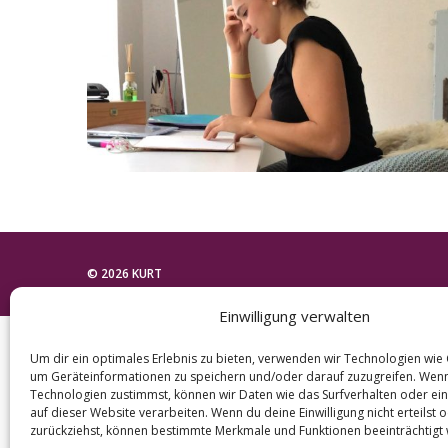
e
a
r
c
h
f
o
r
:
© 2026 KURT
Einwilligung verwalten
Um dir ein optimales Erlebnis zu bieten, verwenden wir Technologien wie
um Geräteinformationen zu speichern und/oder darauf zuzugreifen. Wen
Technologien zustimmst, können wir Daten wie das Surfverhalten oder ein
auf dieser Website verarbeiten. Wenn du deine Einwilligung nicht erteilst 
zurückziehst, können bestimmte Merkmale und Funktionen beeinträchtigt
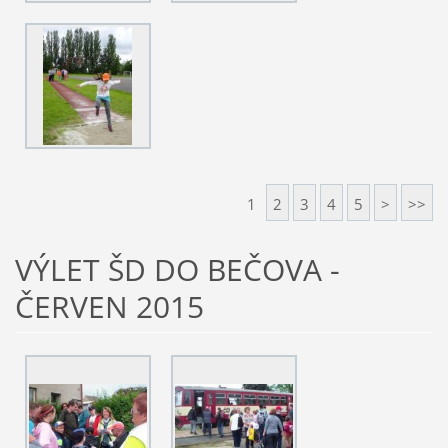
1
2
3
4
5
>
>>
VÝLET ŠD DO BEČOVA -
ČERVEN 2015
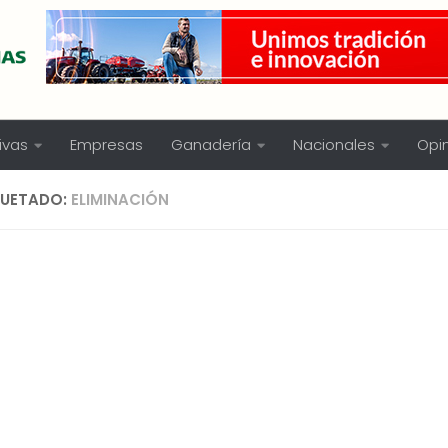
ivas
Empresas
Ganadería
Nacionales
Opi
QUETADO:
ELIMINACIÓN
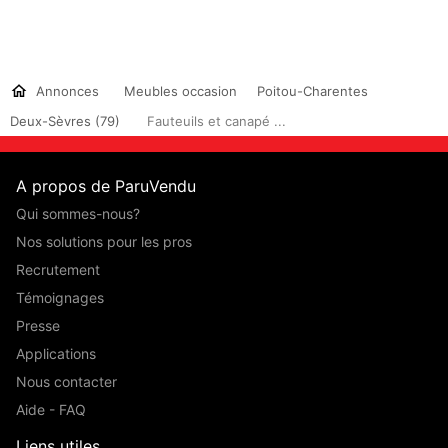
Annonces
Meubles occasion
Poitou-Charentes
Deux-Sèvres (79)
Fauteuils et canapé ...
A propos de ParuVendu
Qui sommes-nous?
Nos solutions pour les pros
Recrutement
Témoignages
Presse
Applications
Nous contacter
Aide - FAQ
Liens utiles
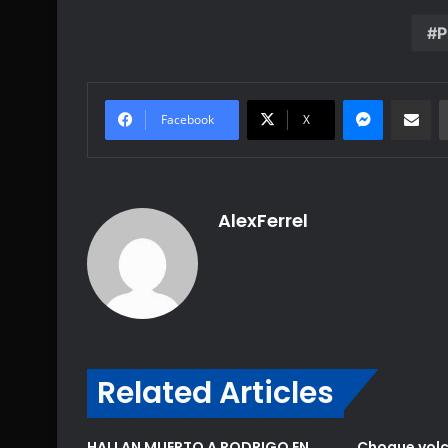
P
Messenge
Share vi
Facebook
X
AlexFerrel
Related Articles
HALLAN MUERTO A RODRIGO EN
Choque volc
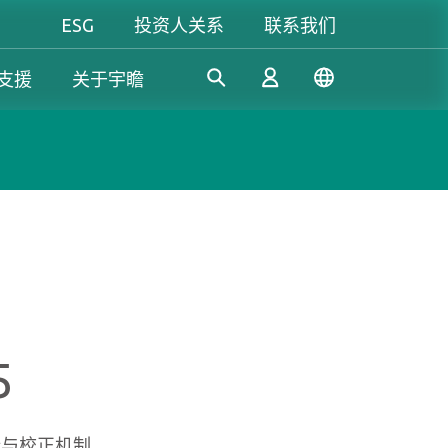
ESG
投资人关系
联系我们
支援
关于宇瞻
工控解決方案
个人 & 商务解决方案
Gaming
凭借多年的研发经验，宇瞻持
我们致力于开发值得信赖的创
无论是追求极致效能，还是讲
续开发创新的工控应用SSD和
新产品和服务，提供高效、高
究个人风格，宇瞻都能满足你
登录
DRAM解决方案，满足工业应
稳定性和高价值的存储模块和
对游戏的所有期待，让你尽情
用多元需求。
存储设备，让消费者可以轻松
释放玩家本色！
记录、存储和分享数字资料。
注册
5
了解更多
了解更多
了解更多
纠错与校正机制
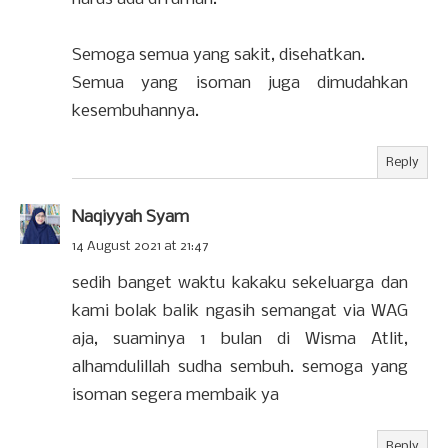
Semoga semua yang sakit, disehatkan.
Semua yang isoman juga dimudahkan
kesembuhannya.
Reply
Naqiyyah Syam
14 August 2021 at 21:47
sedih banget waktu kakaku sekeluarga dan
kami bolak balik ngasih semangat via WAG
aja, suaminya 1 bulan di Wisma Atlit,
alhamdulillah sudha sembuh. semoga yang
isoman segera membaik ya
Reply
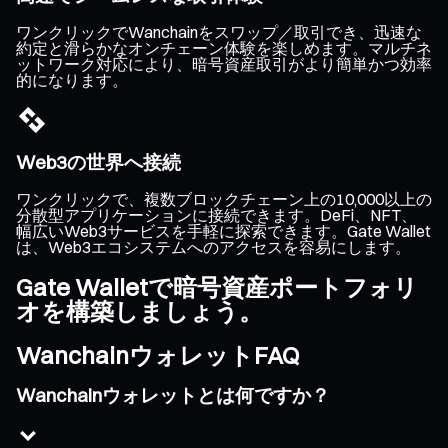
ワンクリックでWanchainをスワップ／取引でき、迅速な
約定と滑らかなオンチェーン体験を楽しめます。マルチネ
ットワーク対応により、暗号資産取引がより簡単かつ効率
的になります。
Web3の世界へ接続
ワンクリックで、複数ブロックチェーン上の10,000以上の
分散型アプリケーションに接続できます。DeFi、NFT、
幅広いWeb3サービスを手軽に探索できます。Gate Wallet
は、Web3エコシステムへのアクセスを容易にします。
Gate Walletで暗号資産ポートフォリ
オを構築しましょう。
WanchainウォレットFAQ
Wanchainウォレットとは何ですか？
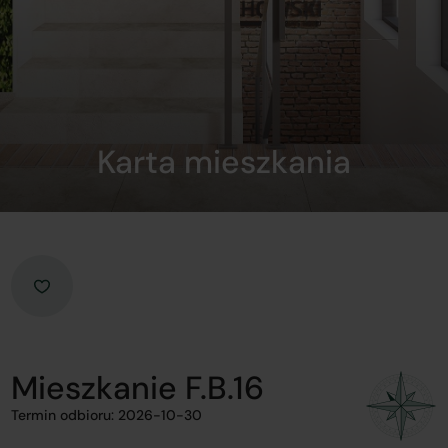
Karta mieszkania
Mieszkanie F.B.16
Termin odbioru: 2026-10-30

• Exercise description: A single figure is expected: the count of lines in the data above that include the word "isoman".

• Finished task: 2